J’ai réalisé que, a priori, cette « routine » j’allais l’avoir toute ma vie. Ça prend vraiment quelques secondes pour retirer l’attache de sureté puis Planplan (si vous n’aviez pas compris, c’est le surnom ridicule que j’ai donné à mon processeur, parce que j’aime rire). Et hop black out, on coupe le courant. Je ne dirais pas que je « retourne dans le monde du silence ». Déjà parce que j’aime pas cette expression, je la trouve un peu péjorative et assez angoissante. Je comprends ce que les gens entendent par cette expression, surtout quand ces personnes sont devenues sourdes (et t’as vu j’ai utilisé l’expression « entendre » pour parler de surdité, et le monde n’a pas explosé). Je vois ce que c’est censé représenter, mais je sais pas il y a quelque chose qui me chiffonne avec cette métaphore. Bon. Ensuite je ne l’utiliserais pas pour la simple et bonne raison qu’avec les acouphènes que je me paye, le silence je peux me le rouler et me le mettre derrière l’oreille (mais que de calembours aujourd’hui!!). Tout ça pour dire que je suis constamment dans le bruit. Et je perçois encore certains sons de l’oreille gauche. Ça ne me permettrait pas de suivre un débat sur l’Islande en France, disons plutôt que je devine qu’Eren est en train de regarder une vidéo ou de rager sur son jeu dans le lit.

Enlever mon processeur c’est pas un supplice. C’est un peu comme si j’étais à demi-off. Je suis encore réveillée, on peut encore discuter par écrit mais par la sainte charge de Planplan JE PROCLAME la fin de la journée. C’est mon moment de rien. En général, je lis, parfois j’écris. Parfois je ne fais juste rien, je laisse aller mes idées et je réfléchis. J’en entends me dire « moi je ne pourrais pas ». Moi j’aime bien. À ce moment-là, je peux être dans ma bulle, être coupée de tout (ou presque). Et vous lisez une ex accro à Candy Crush experte en scrolling de vidéos sur Facebook.

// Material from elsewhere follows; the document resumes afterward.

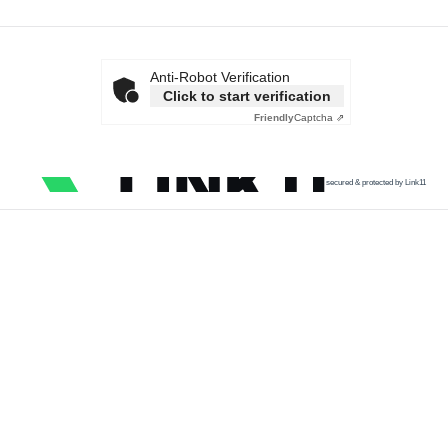
Anti-Robot Verification
Click to start verification
Friendly
Captcha ⇗
secured & protected by Link11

Éventuellement, ça me manque un peu de ne plus discuter ou regarder des vidéos ensemble dans le lit. Pour ce qui est de parler, on peut toujours passer par écrit et s’envoyer des messages. L’idéal serait d’échanger en Langue des Signes tactile. L’apprendre c’est un de mes objectifs quand j’aurais terminé la rééducation. Pour ce qui est des vidéos qu’on regarde ensemble, je m’entraîne actuellement à comprendre la voix dans ce contexte (on ne la perçoit pas comme lorsqu’elle est naturelle). Donc peut-être qu’un jour on pourra à nouveau se regarder des vidéos comme ça dans le lit. En attendant, je crois que j’ai besoin de cet instant de coupure pour me reposer et « diminuer les stimulations » autour de moi.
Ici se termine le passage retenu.